Embora o VPA ainda apareça no aplicativo móvel “Pak ID”, lançado em fevereiro de 2025, qualquer tentativa de solicitação redireciona o usuário ao Pakistan Online Visa System (POVS), com a orientação para solicitar o visto “under the appropriate visa category”. Na prática, isso significa o retorno ao e-Visa padrão, que é pago e envolve um processo mais burocrático.
Criado em agosto de 2024, o “Visa Prior to Arrival” era considerado um dos pilares da estratégia do governo para impulsionar o turismo e a atratividade econômica do país. O programa concedia visto gratuito, válido por até 90 dias, com múltiplas entradas, por meio de um processo simplificado e com aprovação rápida, geralmente entre 24 e 48 horas.
Com a suspensão, cidadãos dos seguintes 126 países e territórios passam a precisar do e-Visa pago:
Europa: Albânia, Andorra, Áustria, Belarus, Bélgica, Bósnia e Herzegovina, Bulgária, Croácia, República Tcheca, Dinamarca, Estônia, Finlândia, França, Alemanha, Grécia, Hungria, Islândia, Irlanda, Itália, Kosovo, Letônia, Liechtenstein, Lituânia, Luxemburgo, Malta, Moldávia, Montenegro, Países Baixos, Macedônia do Norte, Noruega, Polônia, Portugal, Romênia, Rússia, San Marino, Eslováquia, Eslovênia, Espanha, Suécia, Suíça, Ucrânia e Reino Unido.
África: Argélia, Angola, Benim, Camarões, Comores, Costa do Marfim, República Democrática do Congo, Djibuti, Egito, Etiópia, Gâmbia, Gana, Guiné, Guiné-Bissau, Quênia, Madagascar, Maláui, Maurício, Mauritânia, Marrocos, Moçambique, Nigéria, Ruanda, Senegal, Seychelles, Serra Leoa, África do Sul, Sudão do Sul, Tanzânia, Togo, Tunísia, Uganda, Zâmbia e Zimbábue.
Ásia: Azerbaijão, Bahrein, Bangladesh, Butão, Brunei, Camboja, China, Indonésia, Irã, Iraque, Japão, Jordânia, Cazaquistão, Quirguistão, Kuwait, Líbano, Malásia, Maldivas, Mianmar, Nepal, Omã, Filipinas, Catar, Arábia Saudita, Singapura, Coreia do Sul, Sri Lanka, Tajiquistão, Tailândia, Turquia, Turcomenistão, Uzbequistão e Vietnã.
Américas: Argentina, Brasil, Canadá, Chile, Colômbia, Equador, Guatemala, Honduras, México, Panamá, Paraguai, Peru e Estados Unidos.
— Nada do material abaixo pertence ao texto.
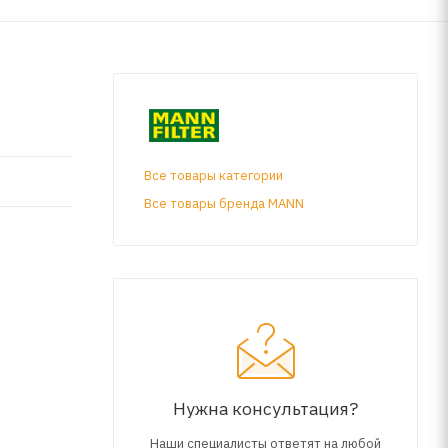
Все товары категории
Все товары бренда MANN
Нужна консультация?
Наши специалисты ответят на любой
Oceania: Austrália e Nova Zelândia.
As taxas variam conforme a nacionalidade. Cidadãos da União Europeia, por exemplo, pagam US$ 35 por um visto turístico de entrada única com validade de três meses, enquanto nacionais dos Estados Unidos, Canadá e Reino Unido pagam US$ 60. Outros valores se aplicam de acordo com o país de origem.
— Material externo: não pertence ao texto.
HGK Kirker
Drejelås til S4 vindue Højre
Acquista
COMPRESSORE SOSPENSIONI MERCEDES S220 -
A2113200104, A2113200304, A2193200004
Além do custo, o novo processo é mais demorado e complexo. O governo indica que a análise do e-Visa turístico pode levar até sete dias úteis. O formulário, antes limitado a cerca de 20 perguntas no VPA, agora exige informações adicionais, como comprovante de hospedagem, aproximando-se das regras vigentes antes de 2024.
Quando o programa foi lançado, o primeiro-ministro Shehbaz Sharif destacou que a flexibilização das regras de visto tinha como objetivo fortalecer o turismo e atrair investimentos estrangeiros. À época, o ministro federal da Informação, Attaullah Tarar, ressaltou a redução da burocracia e dos atrasos administrativos. A suspensão silenciosa do “Visa Prior to Arrival”, contudo, contrasta com esses compromissos iniciais e afeta viajantes e o trade turístico de diversas regiões do mundo.